DATA FOR THE TASK ▸
# # # # #

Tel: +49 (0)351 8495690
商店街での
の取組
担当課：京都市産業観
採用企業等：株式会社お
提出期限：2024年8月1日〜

# # # # #

YOUR OBJECTIVE ▸ Output the entire data exactly, line for line.

SOLVED PROBLEM ▸
Tel: +49 (0)351 8495690
商店街での
の取組
担当課：京都市産業観
採用企業等：株式会社お
提出期限：2024年8月1日〜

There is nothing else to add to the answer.